Comparing LiveBench to other benchmarks
Declaring you have a better evaluation standard is one thing, but how does it compare to benchmarks the AI industry has used for some time? The team looked into it, seeing how LiveBench’s score matched with prominent LLM benchmarks, namely LMSYS’s Chatbot Arena and Arena-Hard. It appears that LiveBench had “generally similar” trends to its industry peers, though some models were “noticeably stronger on one benchmark versus the other, potentially indicating some downsides of LLM judging.”
While these benchmarks show which models perform best, the individual LLM scoring differs. And that metric is not exactly an apples-to-apples comparison, either. As LiveBench points out, it could be attributed to unknown factors such as “known bias.” For example, OpenAI’s GPT-4-0125-preview and GPT-4 Turbo-2024-04-09 performed significantly better on Arena-Hard compared to LiveBench, but this is said to be “due to the known bias from using GPT-4 itself as the LLM judge.”

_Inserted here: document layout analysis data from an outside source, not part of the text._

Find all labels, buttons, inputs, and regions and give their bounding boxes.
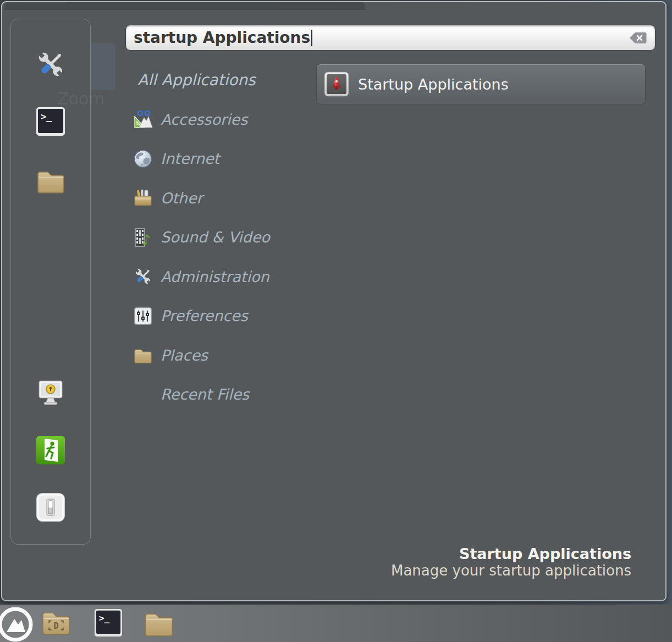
folder-icon	[36, 168, 66, 194]
result-label: Startup Applications	[358, 76, 509, 93]
menu-button[interactable]	[0, 607, 33, 642]
search-input[interactable]: startup Applications	[125, 25, 656, 51]
svg-text:>_: >_	[41, 111, 52, 122]
category-internet[interactable]: Internet	[129, 139, 313, 179]
text-caret	[311, 30, 312, 46]
places-folder-icon	[133, 345, 153, 365]
lock-screen-icon	[35, 378, 66, 408]
favorites-sidebar: >_	[10, 19, 91, 545]
search-value: startup Applications	[134, 29, 310, 47]
mint-menu-panel: Zoom	[1, 1, 667, 601]
toolbox-icon	[133, 188, 153, 208]
category-label: Preferences	[161, 307, 248, 324]
shutdown-button[interactable]	[34, 491, 67, 524]
svg-text:>_: >_	[99, 613, 110, 623]
category-accessories[interactable]: Accessories	[129, 100, 313, 140]
category-list: All Applications Accessories	[129, 60, 313, 414]
terminal-icon: >_	[94, 608, 123, 637]
taskbar-file-manager-button[interactable]	[143, 610, 175, 637]
taskbar-terminal-button[interactable]: >_	[94, 608, 123, 637]
ghost-desktop-icon	[90, 43, 115, 90]
category-all-applications[interactable]: All Applications	[129, 60, 313, 100]
selection-description: Manage your startup applications	[391, 562, 631, 579]
category-label: Administration	[161, 268, 269, 285]
result-startup-applications[interactable]: Startup Applications	[317, 64, 645, 104]
category-label: Internet	[161, 150, 219, 167]
folder-desktop-icon: D	[41, 608, 71, 635]
clear-search-button[interactable]	[629, 31, 647, 45]
system-tools-button[interactable]	[34, 48, 67, 81]
background-window-shade	[4, 2, 365, 10]
taskbar: D >_	[0, 605, 672, 642]
category-places[interactable]: Places	[129, 336, 313, 375]
terminal-button[interactable]: >_	[34, 105, 67, 138]
sliders-icon	[133, 306, 153, 326]
folder-icon	[143, 610, 175, 637]
desktop: Zoom	[0, 0, 672, 642]
lock-screen-button[interactable]	[34, 377, 67, 409]
category-label: Recent Files	[161, 386, 249, 403]
shutdown-icon	[36, 492, 65, 522]
terminal-icon: >_	[36, 107, 65, 136]
administration-tools-icon	[133, 267, 153, 286]
internet-globe-icon	[133, 149, 153, 169]
logout-button[interactable]	[34, 434, 67, 467]
selection-info: Startup Applications Manage your startup…	[391, 545, 631, 579]
category-recent-files[interactable]: Recent Files	[129, 375, 313, 414]
category-label: Accessories	[161, 111, 247, 128]
tools-icon	[35, 48, 67, 80]
filmstrip-note-icon: ♪	[133, 228, 153, 247]
category-label: Places	[161, 347, 208, 364]
svg-text:♪: ♪	[142, 232, 151, 247]
file-manager-button[interactable]	[34, 164, 67, 197]
category-sound-video[interactable]: ♪ Sound & Video	[129, 218, 313, 257]
selection-title: Startup Applications	[391, 545, 631, 562]
logout-icon	[36, 435, 65, 465]
svg-text:D: D	[53, 621, 58, 631]
category-label: All Applications	[137, 71, 256, 89]
backspace-clear-icon	[629, 31, 647, 45]
category-other[interactable]: Other	[129, 179, 313, 218]
category-label: Sound & Video	[161, 229, 270, 246]
category-administration[interactable]: Administration	[129, 257, 313, 297]
accessories-icon	[133, 109, 153, 129]
category-preferences[interactable]: Preferences	[129, 296, 313, 336]
taskbar-desktop-folder-button[interactable]: D	[41, 608, 71, 635]
category-label: Other	[161, 190, 203, 207]
startup-applications-icon	[324, 71, 349, 97]
mint-menu-icon	[0, 607, 33, 642]
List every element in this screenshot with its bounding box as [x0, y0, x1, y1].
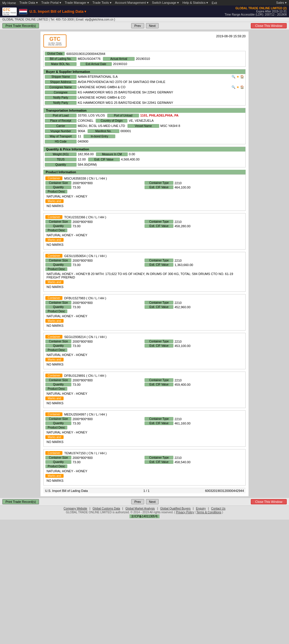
- close-button-bottom[interactable]: Close This Window: [251, 499, 287, 504]
- product-desc-value-1: NATURAL HONEY - HONEY: [45, 233, 244, 237]
- close-button-top[interactable]: Close This Window: [251, 23, 287, 28]
- nav-exit[interactable]: Exit: [212, 1, 217, 5]
- header-right: GLOBAL TRADE ONLINE LIMITED (2) Expire A…: [225, 7, 287, 16]
- container-type-label-3: Container Type: [144, 301, 173, 305]
- content-logo: GTC GLOBAL TRADEONLINE LIMITED: [43, 34, 66, 47]
- container-badge-2: Container: [45, 254, 62, 258]
- transport-title: Transportation Information: [44, 108, 245, 113]
- vessel-name-label: Vessel Name: [127, 124, 159, 128]
- quantity-label-0: Quantity: [45, 185, 71, 189]
- footer-privacy[interactable]: Privacy Policy: [176, 511, 194, 514]
- product-block-0: Container MSCU6358338 ( CN / L / HH ) Co…: [43, 174, 246, 211]
- container-size-label-7: Container Size: [45, 456, 71, 460]
- estcif-label-1: Estl. CIF Value: [144, 224, 173, 228]
- nav-trademanager[interactable]: Trade Manager ▾: [65, 1, 89, 5]
- next-button-top[interactable]: Next: [146, 23, 159, 28]
- print-button-bottom[interactable]: Print Trade Record(s): [2, 499, 39, 504]
- quantity-estcif-row-2: Quantity 73.00 Estl. CIF Value 1,363,660…: [45, 263, 244, 267]
- consignee-value: KG HAMMOORER WEG 25 BARGTEHEIDE SH 22941…: [78, 91, 244, 94]
- container-row-7: Container TEMU3747150 ( CN / L / HH ): [45, 451, 244, 455]
- footer-link-contact[interactable]: Contact Us: [211, 507, 225, 510]
- star-icon-consignee[interactable]: ★: [236, 85, 239, 89]
- nav-switchlang[interactable]: Switch Language ▾: [152, 1, 179, 5]
- home-icon-consignee[interactable]: 🏠: [240, 85, 244, 89]
- star-icon-shipper[interactable]: ★: [236, 75, 239, 79]
- weight-row: Weight (KG) 182,958.00 Measure In CM 0.0…: [44, 152, 245, 157]
- top-navigation: My Home Trade Data ▾ Trade Portal ▾ Trad…: [0, 0, 289, 5]
- transport-section: Transportation Information Port of Load …: [43, 108, 246, 144]
- footer-link-buyers[interactable]: Global Qualified Buyers: [160, 507, 190, 510]
- container-type-value-5: 2210: [175, 379, 181, 382]
- estcif-value-5: 459,400.00: [175, 383, 190, 386]
- bottom-page-info: 1 / 1: [143, 489, 149, 492]
- notify1-label: Notify Party: [45, 96, 77, 99]
- port-unload-value: 1101, PHILADELPHIA, PA: [140, 114, 178, 117]
- container-type-value-1: 2210: [175, 220, 181, 224]
- footer-terms[interactable]: Terms & Conditions: [196, 511, 221, 514]
- container-type-value-7: 2210: [175, 456, 181, 460]
- search-icon-consignee[interactable]: 🔍: [231, 85, 236, 89]
- quantity-label-5: Quantity: [45, 383, 71, 386]
- container-size-type-row-3: Container Size 2000*800*800 Container Ty…: [45, 301, 244, 305]
- nav-items: My Home Trade Data ▾ Trade Portal ▾ Trad…: [2, 1, 217, 5]
- container-badge-3: Container: [45, 296, 62, 300]
- main-content: GTC GLOBAL TRADEONLINE LIMITED 2019-08-0…: [40, 32, 249, 496]
- quantity-value-6: 73.00: [73, 422, 81, 425]
- product-block-4: Container SEGU2938214 ( CN / L / HH ) Co…: [43, 333, 246, 369]
- header-left: GTC GLOBAL TRADEONLINE U.S. Import Bill …: [2, 8, 86, 16]
- bottom-record-id: 6003201903120000442944: [205, 489, 244, 492]
- product-desc-section-2: Product Desc NATURAL HONEY - HONEY:B 20 …: [45, 267, 244, 280]
- global-data-section: Global Data 6003201903120000442944 Bill …: [43, 51, 246, 67]
- container-type-label-6: Container Type: [144, 417, 173, 421]
- bottom-left-label: U.S. Import Bill of Lading Data: [45, 489, 88, 492]
- content-logo-text: GTC: [49, 36, 60, 42]
- home-icon-shipper[interactable]: 🏠: [240, 75, 244, 79]
- nav-myhome[interactable]: My Home: [2, 1, 16, 5]
- nav-tradedata[interactable]: Trade Data ▾: [19, 1, 38, 5]
- quantity-value-5: 73.00: [73, 383, 81, 386]
- quantity-row: Quantity 584.00(DRM): [44, 162, 245, 167]
- marks-value-7: NO MARKS: [45, 478, 244, 483]
- actual-arrival-label: Actual Arrival: [103, 57, 135, 61]
- marks-label-6: Marks and: [45, 435, 64, 439]
- footer-link-customs[interactable]: Global Customs Data: [92, 507, 120, 510]
- search-icon-shipper[interactable]: 🔍: [231, 75, 236, 79]
- global-data-label: Global Data: [45, 52, 65, 56]
- mator-row: Mator BOL No. Esti Arrival Date 20190310: [44, 61, 245, 67]
- container-row-6: Container MEDU2504997 ( CN / L / HH ): [45, 412, 244, 416]
- marks-label-2: Marks and: [45, 280, 64, 284]
- container-value-3: DFBU1527983 ( CN / L / HH ): [64, 296, 106, 300]
- container-type-value-3: 2210: [175, 301, 181, 305]
- estcif-label-0: Estl. CIF Value: [144, 185, 173, 189]
- estcif-label-3: Estl. CIF Value: [144, 305, 173, 309]
- product-desc-value-5: NATURAL HONEY - HONEY: [45, 391, 244, 396]
- print-button-top[interactable]: Print Trade Record(s): [2, 23, 39, 28]
- nav-tradetools[interactable]: Trade Tools ▾: [92, 1, 112, 5]
- nav-helpstats[interactable]: Help & Statistics ▾: [182, 1, 208, 5]
- prev-button-top[interactable]: Prev: [131, 23, 144, 28]
- header-bar: GTC GLOBAL TRADEONLINE U.S. Import Bill …: [0, 5, 289, 17]
- container-type-value-4: 2210: [175, 340, 181, 343]
- container-size-type-row-7: Container Size 2000*800*800 Container Ty…: [45, 456, 244, 460]
- product-desc-section-1: Product Desc NATURAL HONEY - HONEY: [45, 228, 244, 237]
- footer-link-enquiry[interactable]: Enquiry: [196, 507, 206, 510]
- container-size-type-row-4: Container Size 2000*800*800 Container Ty…: [45, 339, 244, 343]
- bol-label: Bill of Lading No.: [45, 57, 77, 61]
- quantity-value-7: 73.00: [73, 460, 81, 464]
- nav-accountmgmt[interactable]: Account Management ▾: [115, 1, 149, 5]
- marks-value-3: NO MARKS: [45, 323, 244, 328]
- mator-bol-label: Mator BOL No.: [45, 62, 77, 66]
- footer-link-company[interactable]: Company Website: [64, 507, 87, 510]
- product-block-3: Container DFBU1527983 ( CN / L / HH ) Co…: [43, 294, 246, 331]
- shipper-name-row: Shipper Name NAMA BTERNATIONAL S.A 🔍 ★ 🏠: [44, 74, 245, 79]
- logo: GTC GLOBAL TRADEONLINE: [2, 8, 17, 16]
- footer-link-market[interactable]: Global Market Analysis: [125, 507, 155, 510]
- container-type-value-0: 2210: [175, 181, 181, 185]
- marks-section-6: Marks and NO MARKS: [45, 435, 244, 444]
- next-button-bottom[interactable]: Next: [146, 499, 159, 504]
- voyage-value: 906A: [78, 129, 85, 133]
- product-desc-value-6: NATURAL HONEY - HONEY: [45, 430, 244, 435]
- prev-button-bottom[interactable]: Prev: [131, 499, 144, 504]
- measure-value: 0.00: [129, 152, 135, 156]
- nav-tradeportal[interactable]: Trade Portal ▾: [41, 1, 61, 5]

When asked if LiveBench is a startup or simply a benchmark available to the masses, Dooley remarks it’s “an open-source benchmark that anyone can use and contribute to. We plan to maintain it by releasing more questions every month. Also, over the coming months, we plan on adding more categories and tasks to broaden our ability to evaluate LLMs as their abilities change and adapt. We are all big fans of open science.”
“We find that probing the capabilities of LLMs and choosing a high-performing model is a huge part of designing an LLM-focused product,” White says. “Proper benchmarks are necessary, and LiveBench is a big step forward. But moreover, having good benchmarks accelerates the process of designing good models.”
Developers can download LiveBench’s code from GitHub and its datasets on Hugging Face.